» **Provided information**
::::::::

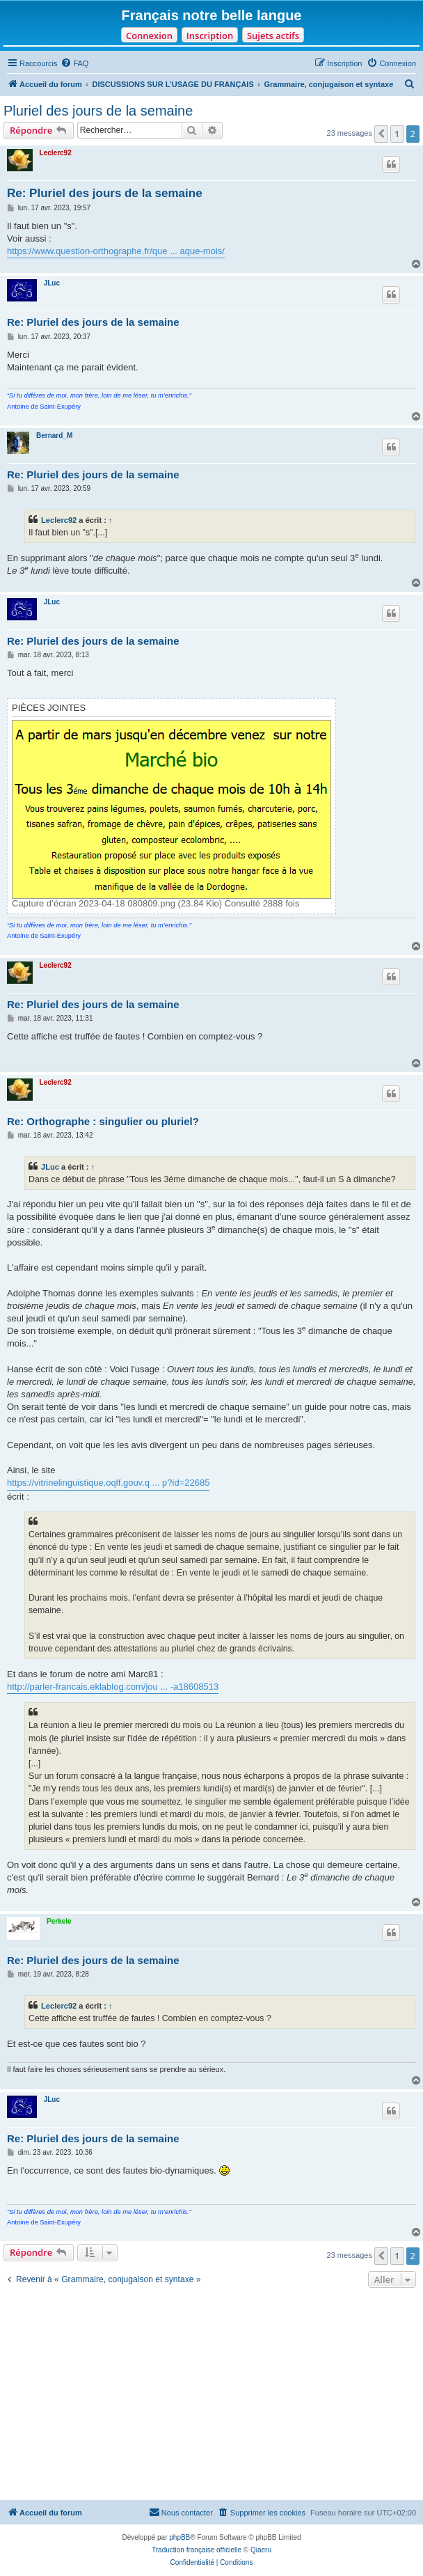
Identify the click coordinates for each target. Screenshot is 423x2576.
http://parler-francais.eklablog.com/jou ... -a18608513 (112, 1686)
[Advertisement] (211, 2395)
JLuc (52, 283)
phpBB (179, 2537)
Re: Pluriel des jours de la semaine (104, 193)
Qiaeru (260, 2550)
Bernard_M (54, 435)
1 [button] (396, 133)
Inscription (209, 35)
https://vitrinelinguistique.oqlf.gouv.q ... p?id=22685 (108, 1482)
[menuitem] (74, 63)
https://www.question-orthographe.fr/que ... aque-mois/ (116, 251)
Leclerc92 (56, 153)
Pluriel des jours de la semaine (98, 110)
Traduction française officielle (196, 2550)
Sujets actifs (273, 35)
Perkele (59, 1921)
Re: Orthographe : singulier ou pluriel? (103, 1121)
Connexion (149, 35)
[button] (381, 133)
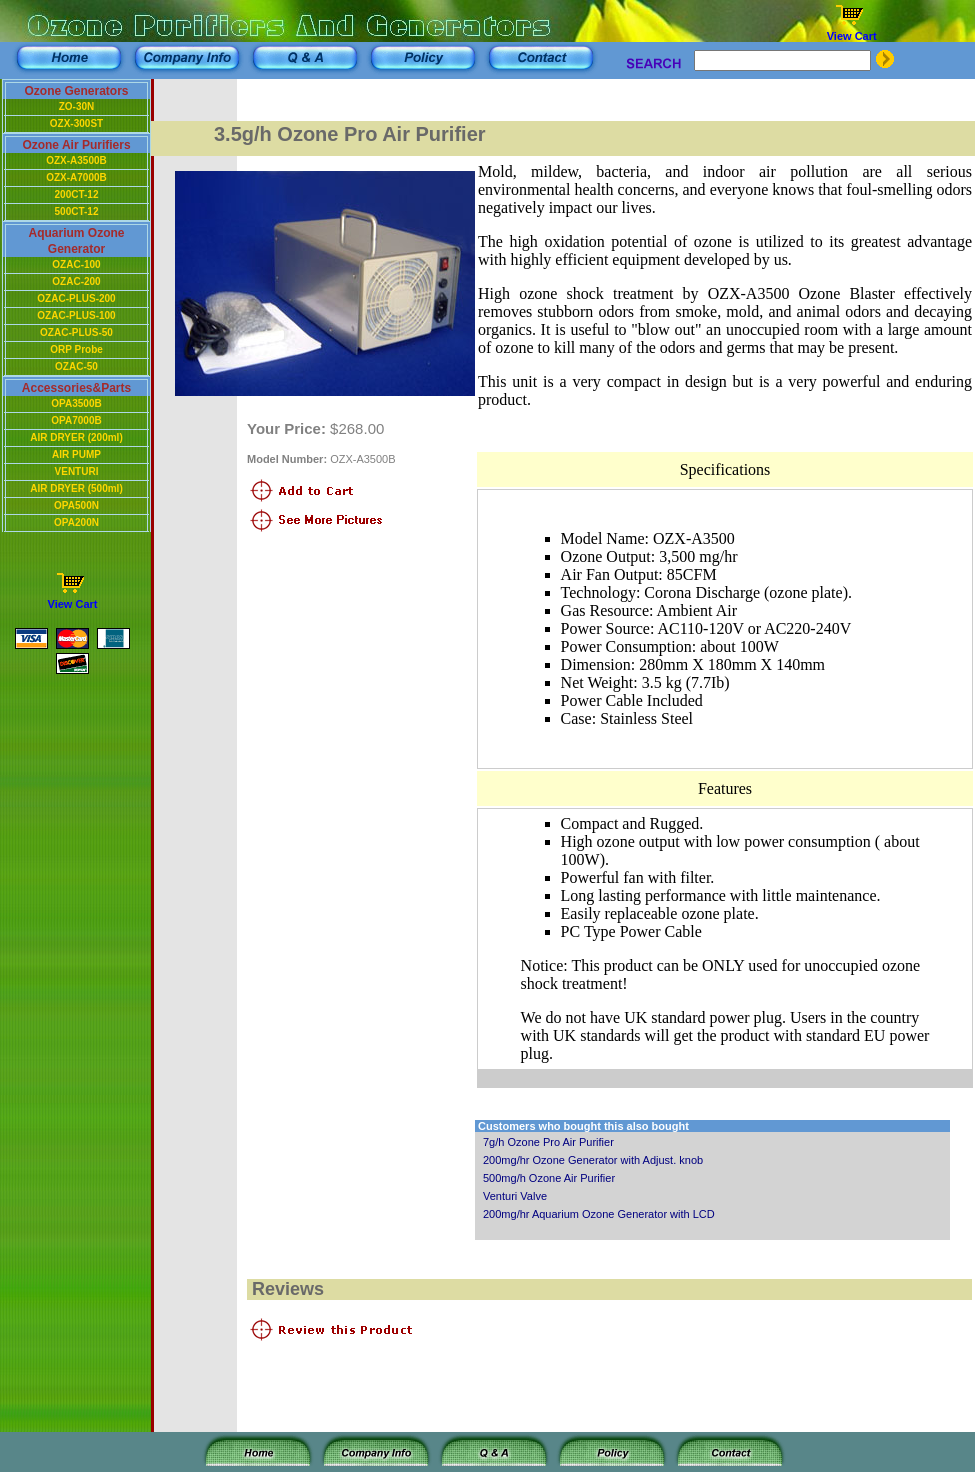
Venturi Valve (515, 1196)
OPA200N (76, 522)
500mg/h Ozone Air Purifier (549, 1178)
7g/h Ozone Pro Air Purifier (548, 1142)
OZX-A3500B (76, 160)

::::::::

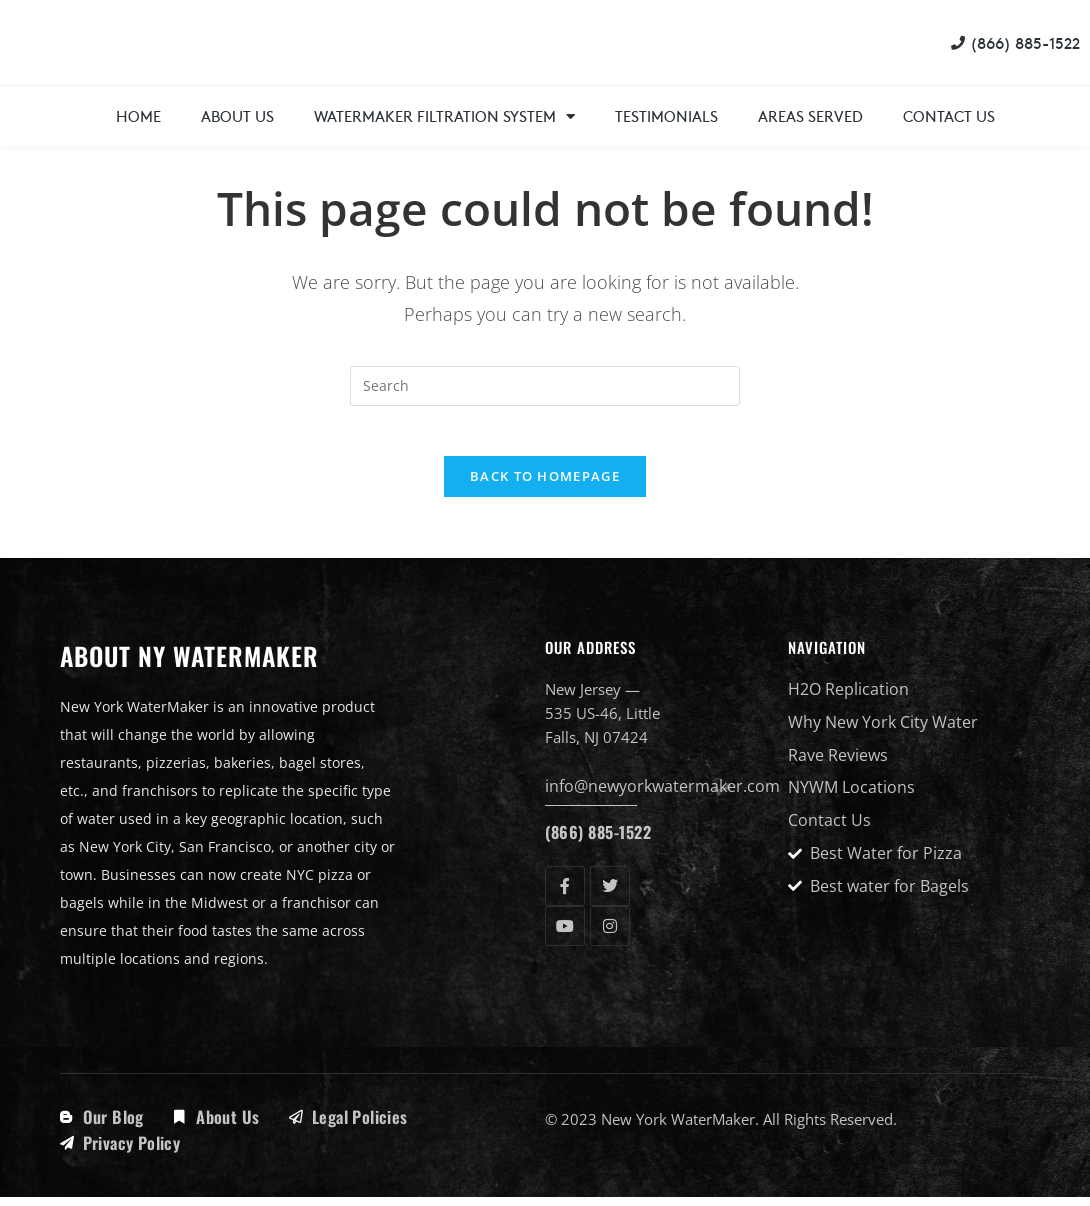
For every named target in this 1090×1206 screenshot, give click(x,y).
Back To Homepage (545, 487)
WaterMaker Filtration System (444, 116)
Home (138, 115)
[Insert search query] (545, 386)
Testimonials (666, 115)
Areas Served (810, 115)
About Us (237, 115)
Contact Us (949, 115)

::::::::

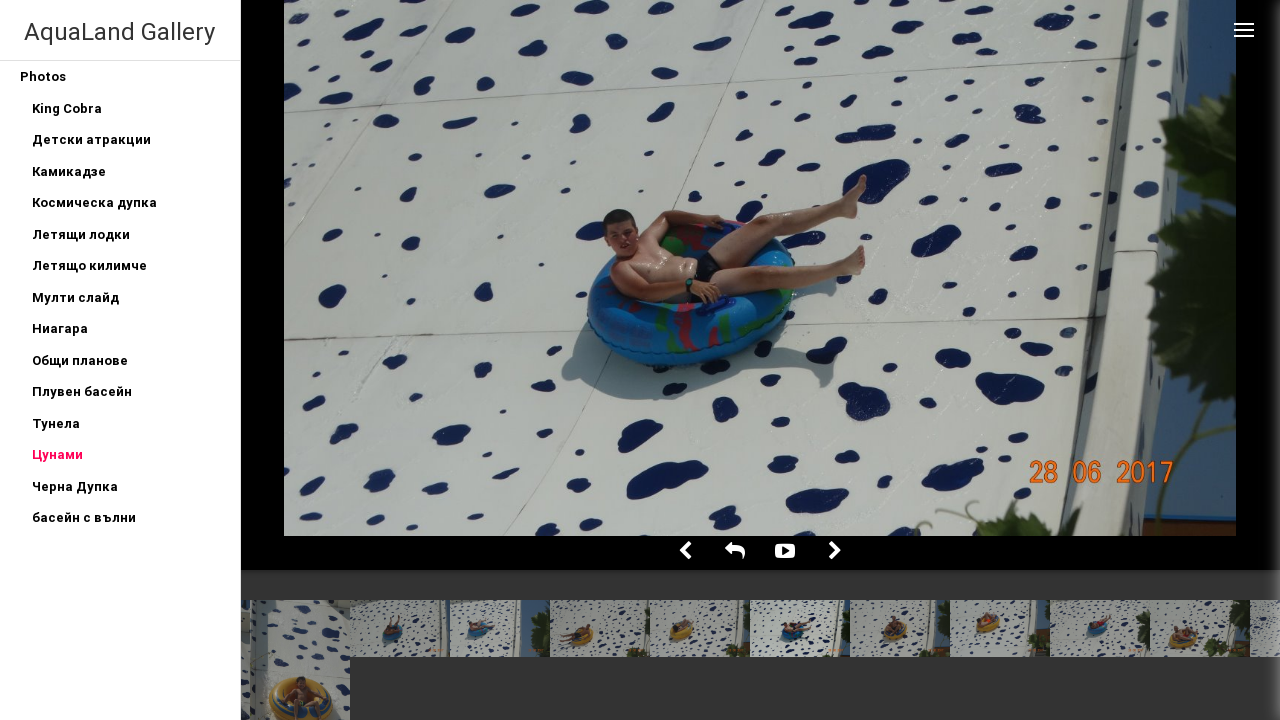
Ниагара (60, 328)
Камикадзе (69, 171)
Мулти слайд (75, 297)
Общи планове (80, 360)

::::::::

» **Problem description**
In the material above, find the line containing "Identify the click" and the line containing "Inscription (209, 35)", then write out exactly those two lines and every line between them, and nothing more.

» **Written solution**
Identify the click coordinates for each target. Screenshot is 423x2576.
http://parler-francais.eklablog.com/jou ... -a18608513 (112, 1686)
[Advertisement] (211, 2395)
JLuc (52, 283)
phpBB (179, 2537)
Re: Pluriel des jours de la semaine (104, 193)
Qiaeru (260, 2550)
Bernard_M (54, 435)
1 [button] (396, 133)
Inscription (209, 35)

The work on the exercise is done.